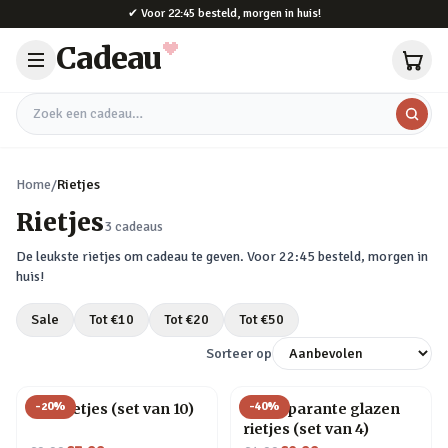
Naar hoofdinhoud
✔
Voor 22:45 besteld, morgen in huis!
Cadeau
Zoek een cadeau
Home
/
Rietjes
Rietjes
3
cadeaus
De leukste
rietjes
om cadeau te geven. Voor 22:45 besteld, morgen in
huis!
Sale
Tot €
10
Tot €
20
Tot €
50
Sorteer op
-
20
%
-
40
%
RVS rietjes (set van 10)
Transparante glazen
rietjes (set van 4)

==

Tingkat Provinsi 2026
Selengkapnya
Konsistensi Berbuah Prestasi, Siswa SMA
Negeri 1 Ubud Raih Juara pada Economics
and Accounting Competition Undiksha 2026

YOUR OBJECTIVE
When a line among the entries contains "Voor", pull that line out.

EXPECTED ANSWER
Voor 22:45 besteld, morgen in huis!
om cadeau te geven. Voor 22:45 besteld, morgen in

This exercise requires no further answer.